E eu ainda estava na rua quando ele ligou pra minha casa, a mãe disse. Se pra se desculpar, ou reclamar mais, ou saber se a tal bala perdida havia encontrado um lar na minha cabeça, não sei. Nunca vou saber, porque não vou perguntar, porque não quero saber e porque não importa mais.

O definitivo adeus do amor é o poema

Foste ausente e eu cumpri, com a cínica resignação
de conhecido o caminho, o urbano rito de perder-te.
Tu sabes. Fiz-te um brinde solene, depois outro...
Depois muitos, até que tu não mais me doías
e eu fui morrer de frio num outro braço.

Mas a todas estas coisas fiz cumprir de olhos secos,
e vesti-me de amargura como de preto as viúvas:
por adequado o traje, não o luto.

Enfim, eis os teus irreversíveis versos.

Limpamo-nos um do outro sem maior dano
que acrescentar descrença a um sonho já roto.
Não houve fotografia para rasgar, nem um cão que
sinta tua falta ou crianças para dividir. Nenhum amigo
lamentará nosso triste fim ou servirá de memória do que fomos.
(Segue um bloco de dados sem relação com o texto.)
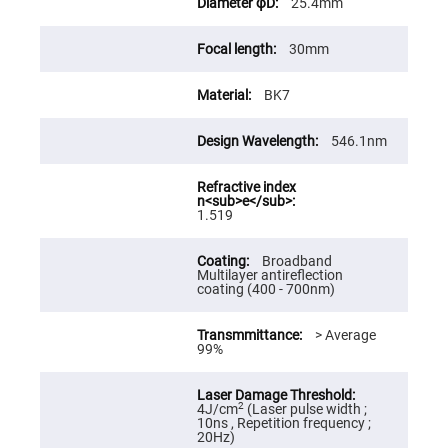
25.4mm
High
Precision
Aspheres
30mm
Aspheric
Laser
BK7
Collimating
-
Focusing
Lenses
546.1nm
Achromatic
Lenses
Cylindrical
1.519
Lenses
Cylindrical
Convex
Broadband
Lenses
Multilayer antireflection
coating (400 - 700nm)
Cylindrical
Concave
Lenses
> Average
99%
Laser
Focusing
Lenses
F-
2
4J/cm
(Laser pulse width ;
Theta
10ns , Repetition frequency ;
Lens
20Hz)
Pouco existimos um para o outro;
pouco, muito pouco eu partilhei contigo
além de toda poesia que existe no mundo.

Não sei desesperar mesmo quando desespero.

Ai, poeta, se eu soubesse.
Eu te juro, rasgava o vestido,
arrancava os cabelos, e de joelhos
eu te pedia (em alexandrinos),
pra não ires embora de mim.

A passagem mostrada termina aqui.